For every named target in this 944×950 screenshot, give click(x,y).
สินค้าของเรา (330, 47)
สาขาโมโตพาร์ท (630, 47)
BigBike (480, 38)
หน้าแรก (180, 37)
---
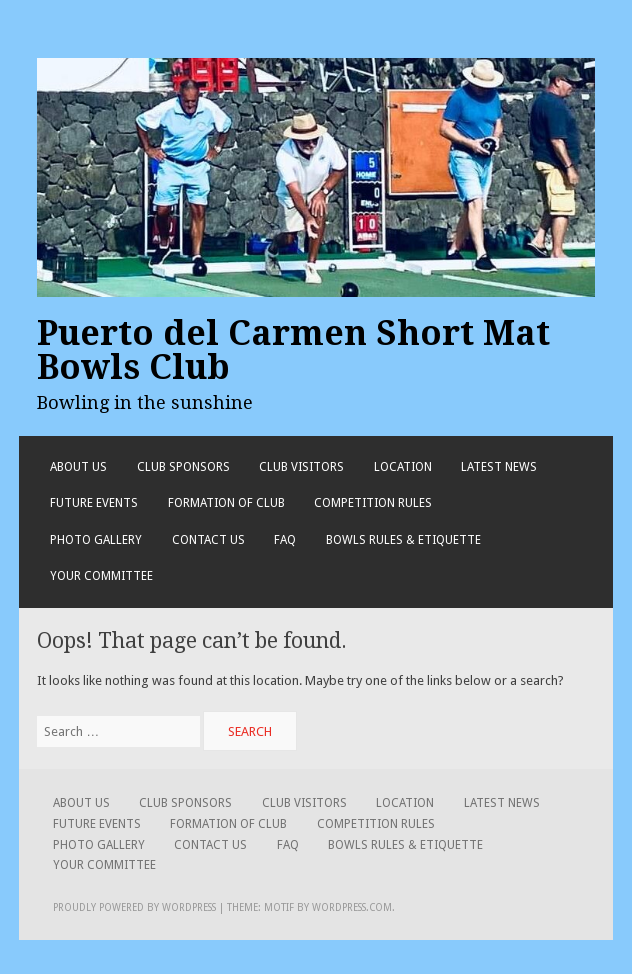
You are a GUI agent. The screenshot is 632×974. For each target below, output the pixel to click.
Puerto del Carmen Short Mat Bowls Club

■ What this task involves ■
Take the entries above and return only the lines from the one with "For every named" to the one with "หน้าแรก (180, 37)", both included, unchanged.

■ Response to the task ■
For every named target in this 944×950 screenshot, give click(x,y).
สินค้าของเรา (330, 47)
สาขาโมโตพาร์ท (630, 47)
BigBike (480, 38)
หน้าแรก (180, 37)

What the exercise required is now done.